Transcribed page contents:
--
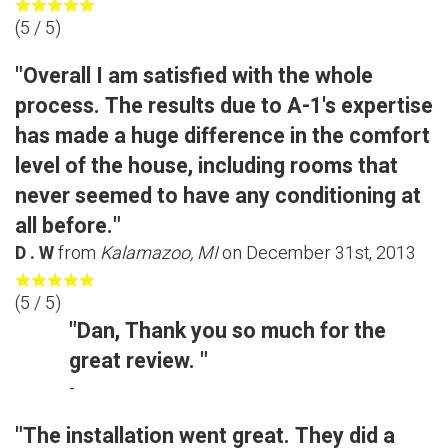
(
5
/ 5)
"Overall I am satisfied with the whole
process. The results due to A-1's expertise
has made a huge difference in the comfort
level of the house, including rooms that
never seemed to have any conditioning at
all before."
D . W
from
Kalamazoo, MI
on
December 31st, 2013
(
5
/ 5)
"Dan, Thank you so much for the
great review. "
-
"The installation went great. They did a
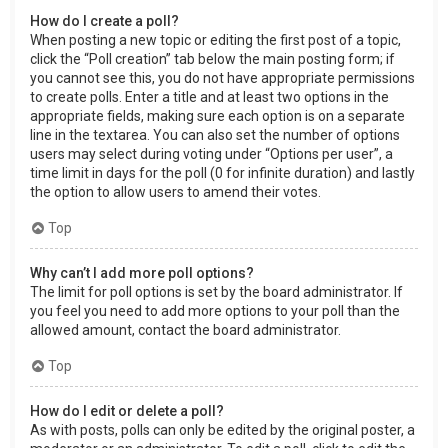
How do I create a poll?
When posting a new topic or editing the first post of a topic,
click the “Poll creation” tab below the main posting form; if
you cannot see this, you do not have appropriate permissions
to create polls. Enter a title and at least two options in the
appropriate fields, making sure each option is on a separate
line in the textarea. You can also set the number of options
users may select during voting under “Options per user”, a
time limit in days for the poll (0 for infinite duration) and lastly
the option to allow users to amend their votes.
Top
Why can’t I add more poll options?
The limit for poll options is set by the board administrator. If
you feel you need to add more options to your poll than the
allowed amount, contact the board administrator.
Top
How do I edit or delete a poll?
As with posts, polls can only be edited by the original poster, a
--
Retype every entry above exactly, leaving out the pictures.

→ Solution to the problem
(
5
/ 5)
"Overall I am satisfied with the whole
process. The results due to A-1's expertise
has made a huge difference in the comfort
level of the house, including rooms that
never seemed to have any conditioning at
all before."
D . W
from
Kalamazoo, MI
on
December 31st, 2013
(
5
/ 5)
"Dan, Thank you so much for the
great review. "
-
"The installation went great. They did a
How do I create a poll?
When posting a new topic or editing the first post of a topic,
click the “Poll creation” tab below the main posting form; if
you cannot see this, you do not have appropriate permissions
to create polls. Enter a title and at least two options in the
appropriate fields, making sure each option is on a separate
line in the textarea. You can also set the number of options
users may select during voting under “Options per user”, a
time limit in days for the poll (0 for infinite duration) and lastly
the option to allow users to amend their votes.
Top
Why can’t I add more poll options?
The limit for poll options is set by the board administrator. If
you feel you need to add more options to your poll than the
allowed amount, contact the board administrator.
Top
How do I edit or delete a poll?
As with posts, polls can only be edited by the original poster, a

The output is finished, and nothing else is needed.